Fuzhou Dadao New Energy Technology Co., Ltd. dan PT Sunlin Utama Indonesia menandatangani perjanjian kerja sama untuk pengembangan pembangkit listrik tenaga surya yang terintegrasi dengan sistem penyimpanan energi. Proyek ini akan memanfaatkan teknologi peralatan surya dari Tiongkok dan disesuaikan dengan kondisi operasional serta sumber daya lokal Indonesia guna mendukung percepatan transisi energi nasional.

2. New Enery Supply Chain Integrated Park (Kawasan Industri Rantai Pasok Energi Baru Terintegrasi (USD 150 juta))

Fujian Xingxin Investment Co., Ltd. dan PT Ascendra Global Suksess menandatangani nota kesepahaman pembangunan kawasan industri energi baru yang mencakup produksi komponen kendaraan listrik, pengolahan material baterai, serta fasilitas logistik dan pergudangan. Kawasan ini ditargetkan menjadi pusat konsolidasi rantai pasok regional dan memperkuat kemampuan Indonesia dalam sektor manufaktur energi baru.

3. Joint Research Center for AI Innovation & Collaboration (Pusat Riset Bersama Kecerdasan Buatan (USD 20 juta))

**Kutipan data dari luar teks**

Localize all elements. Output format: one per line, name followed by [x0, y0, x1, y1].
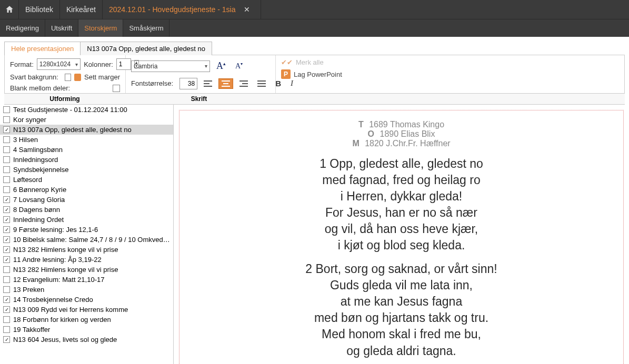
- fontst-label: Fontstørrelse:: [131, 79, 173, 87]
- margins-icon: [74, 74, 81, 81]
- list-item-checkbox[interactable]: [3, 266, 10, 273]
- close-tab-button[interactable]: ✕: [239, 5, 254, 14]
- slide: T 1689 Thomas KingoO 1890 Elias BlixM 18…: [179, 110, 624, 364]
- list-item-checkbox[interactable]: [3, 276, 10, 283]
- list-item[interactable]: 7 Lovsang Gloria: [0, 195, 173, 205]
- menu-storskjerm[interactable]: Storskjerm: [78, 19, 123, 37]
- list-item-checkbox[interactable]: [3, 326, 10, 333]
- list-item[interactable]: 11 Andre lesning: Åp 3,19-22: [0, 255, 173, 265]
- list-item[interactable]: 9 Første lesning: Jes 12,1-6: [0, 225, 173, 235]
- list-item[interactable]: 19 Takkoffer: [0, 325, 173, 335]
- list-item[interactable]: N13 282 Himlens konge vil vi prise: [0, 265, 173, 275]
- list-item-label: N13 007a Opp, gledest alle, gledest no: [13, 126, 132, 134]
- list-item[interactable]: 18 Forbønn for kirken og verden: [0, 315, 173, 325]
- section-utforming: Utforming: [4, 94, 125, 104]
- align-left-button[interactable]: [201, 78, 215, 89]
- font-select[interactable]: Cambria: [131, 60, 210, 72]
- item-list[interactable]: Test Gudstjeneste - 01.12.2024 11:00Kor …: [0, 105, 174, 364]
- section-skrift: Skrift: [125, 94, 273, 104]
- slide-meta-line: M 1820 J.Chr.Fr. Hæffner: [201, 139, 602, 148]
- home-icon: [5, 5, 14, 14]
- list-item-label: N13 604 Jesus, livets sol og glede: [13, 336, 117, 343]
- list-item[interactable]: N13 282 Himlens konge vil vi prise: [0, 245, 173, 255]
- list-item-label: 4 Samlingsbønn: [13, 146, 63, 154]
- slide-meta-line: O 1890 Elias Blix: [201, 129, 602, 139]
- list-item-checkbox[interactable]: [3, 136, 10, 143]
- list-item-checkbox[interactable]: [3, 176, 10, 183]
- list-item-label: 6 Bønnerop Kyrie: [13, 186, 66, 194]
- align-justify-button[interactable]: [254, 78, 269, 89]
- align-center-button[interactable]: [218, 78, 233, 89]
- subtab-1[interactable]: N13 007a Opp, gledest alle, gledest no: [81, 42, 212, 55]
- list-item[interactable]: Innledningsord: [0, 155, 173, 165]
- list-item[interactable]: Kor synger: [0, 115, 173, 125]
- list-item-label: 12 Evangelium: Matt 21,10-17: [13, 276, 104, 284]
- crumb-kirkearet[interactable]: Kirkeåret: [60, 0, 103, 19]
- list-item[interactable]: 3 Hilsen: [0, 135, 173, 145]
- merk-alle-button: ✔✔ Merk alle: [281, 58, 342, 66]
- kolonner-label: Kolonner:: [84, 60, 113, 68]
- menu-utskrift[interactable]: Utskrift: [45, 19, 78, 37]
- list-item[interactable]: Syndsbekjennelse: [0, 165, 173, 175]
- font-shrink-button[interactable]: A▾: [232, 59, 246, 73]
- list-item[interactable]: 4 Samlingsbønn: [0, 145, 173, 155]
- verse-1: 1 Opp, gledest alle, gledest nomed fagna…: [201, 156, 602, 254]
- list-item-checkbox[interactable]: [3, 206, 10, 213]
- list-item-label: 8 Dagens bønn: [13, 206, 60, 214]
- list-item[interactable]: N13 604 Jesus, livets sol og glede: [0, 335, 173, 345]
- align-right-button[interactable]: [236, 78, 251, 89]
- list-item-checkbox[interactable]: [3, 106, 10, 113]
- list-item[interactable]: N13 009 Rydd vei for Herrens komme: [0, 305, 173, 315]
- list-item-checkbox[interactable]: [3, 226, 10, 233]
- list-item-checkbox[interactable]: [3, 306, 10, 313]
- crumb-bibliotek[interactable]: Bibliotek: [19, 0, 60, 19]
- format-select[interactable]: 1280x1024: [37, 58, 81, 70]
- list-item-label: 3 Hilsen: [13, 136, 38, 144]
- list-item-checkbox[interactable]: [3, 196, 10, 203]
- list-item-checkbox[interactable]: [3, 316, 10, 323]
- list-item-label: 18 Forbønn for kirken og verden: [13, 316, 111, 323]
- list-item-checkbox[interactable]: [3, 116, 10, 123]
- svart-checkbox[interactable]: [65, 74, 71, 81]
- list-item[interactable]: 14 Trosbekjennelse Credo: [0, 295, 173, 305]
- list-item[interactable]: 12 Evangelium: Matt 21,10-17: [0, 275, 173, 285]
- home-button[interactable]: [0, 0, 19, 19]
- list-item-label: 11 Andre lesning: Åp 3,19-22: [13, 256, 102, 264]
- list-item[interactable]: Innledning Ordet: [0, 215, 173, 225]
- list-item-label: Innledning Ordet: [13, 216, 64, 224]
- blank-checkbox[interactable]: [113, 85, 120, 92]
- list-item[interactable]: Test Gudstjeneste - 01.12.2024 11:00: [0, 105, 173, 115]
- list-item[interactable]: 8 Dagens bønn: [0, 205, 173, 215]
- list-item-checkbox[interactable]: [3, 166, 10, 173]
- list-item-label: N13 009 Rydd vei for Herrens komme: [13, 306, 128, 314]
- list-item-checkbox[interactable]: [3, 126, 10, 133]
- align-left-icon: [204, 80, 212, 87]
- list-item-checkbox[interactable]: [3, 256, 10, 263]
- crumb-current[interactable]: 2024.12.01 - Hovedgudstjeneste - 1sia ✕: [103, 0, 262, 19]
- list-item[interactable]: Løftesord: [0, 175, 173, 185]
- list-item-checkbox[interactable]: [3, 146, 10, 153]
- menu-redigering[interactable]: Redigering: [0, 19, 45, 37]
- list-item-checkbox[interactable]: [3, 296, 10, 303]
- subtab-0[interactable]: Hele presentasjonen: [4, 42, 81, 55]
- lag-powerpoint-button[interactable]: P Lag PowerPoint: [281, 69, 342, 79]
- list-item-checkbox[interactable]: [3, 156, 10, 163]
- list-item-label: Innledningsord: [13, 156, 58, 164]
- list-item-checkbox[interactable]: [3, 336, 10, 343]
- list-item[interactable]: N13 007a Opp, gledest alle, gledest no: [0, 125, 173, 135]
- sett-marger-button[interactable]: Sett marger: [84, 73, 120, 81]
- list-item-checkbox[interactable]: [3, 286, 10, 293]
- list-item[interactable]: 6 Bønnerop Kyrie: [0, 185, 173, 195]
- list-item-checkbox[interactable]: [3, 186, 10, 193]
- list-item[interactable]: 13 Preken: [0, 285, 173, 295]
- font-shrink-icon: A▾: [235, 62, 243, 70]
- list-item-checkbox[interactable]: [3, 246, 10, 253]
- list-item-checkbox[interactable]: [3, 236, 10, 243]
- list-item-checkbox[interactable]: [3, 216, 10, 223]
- svart-label: Svart bakgrunn:: [10, 73, 58, 81]
- format-label: Format:: [10, 60, 34, 68]
- fontsize-input[interactable]: [179, 78, 197, 89]
- font-grow-button[interactable]: A▴: [213, 58, 229, 74]
- list-item[interactable]: 10 Bibelsk salme: Salme 24,7 / 8 / 9 / 1…: [0, 235, 173, 245]
- menu-småskjerm[interactable]: Småskjerm: [123, 19, 169, 37]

Fujian Midai Artificial Intelligence Development Co., Ltd. bekerja sama dengan PT Infant AI Teknologi Nusantara untuk mendirikan pusat riset bersama yang akan berfokus pada pengembangan model AI untuk pendidikan anak usia dini, termasuk curriculum engine dan adaptive learning system. Kedua pihak sepakat berbagi hak kekayaan intelektual berdasarkan kontribusi teknologi dan hasil riset.

4. Artificial Intelligence & Financial Technology Partnership Project (Kemitraan Strategis AI dan Teknologi Finansial (USD 10 juta)) 

Fujian Sencan Trading Co., Ltd. dan Indonesia Finance Channel (IFC News) menandatangani perjanjian kerja sama strategis untuk mengembangkan financial news AI data engine, sistem editor berbasis AI, serta perangkat intelijen fintech guna meningkatkan otomatisasi dan kemampuan analisis data di industri informasi keuangan Indonesia.

“Two Countries Twin Parks merupakan mekanisme inti dalam kerja sama Indonesia–Tiongkok yang menggabungkan keunggulan sumber daya Indonesia dengan kekuatan teknologi dan modal Tiongkok, sehingga memperkuat sinergi pengembangan rantai industri.” kata Menko Perekonomian Airlangga Hartarto dalam kata sambutannya pada acara tersebut.

Airlangga menambahkan bahwa kerja sama ini akan meningkatkan daya saing industri manufaktur Indonesia sekaligus mendukung pencapaian target pertumbuhan ekonomi pemerintahan Presiden Prabowo Subianto sebesar 8% pada 2029.

Guo Ningning menyampaikan bahwa Fuzhou, sebagai bagian dari Jalur Sutra Maritim Abad ke-21, memiliki hubungan yang erat dengan Indonesia. "Kerja sama Two Countries Twin Parks ini diharapkan dapat terus diperkuat melalui mekanisme konsultasi tingkat tinggi, penyelarasan kebijakan, serta peningkatan konektivitas industri kedua negara," ujarnya 

“Kami menyambut komitmen investasi yang memberi nilai jangka panjang bagi Indonesia. Pemerintah akan terus menyediakan iklim usaha yang stabil, transparan, dan dapat diprediksi.” kata Wakil Menteri Koordinator Bidang Perekonomian Ali Murtopo Simbolon.

Perwakilan penandatangan proyek, He Jianhui, menekankan bahwa fokus investasi pada energi bersih, kecerdasan buatan, dan rantai pasok kendaraan listrik menunjukkan bahwa kerja sama Indonesia–Tiongkok telah berkembang dari perdagangan tradisional menuju integrasi mendalam rantai industri. Hal ini memperkuat posisi Indonesia dalam struktur industri regional serta membuka peluang baru bagi perusahaan-perusahaan Tiongkok di kawasan pesisir timur untuk berekspansi ke pasar global.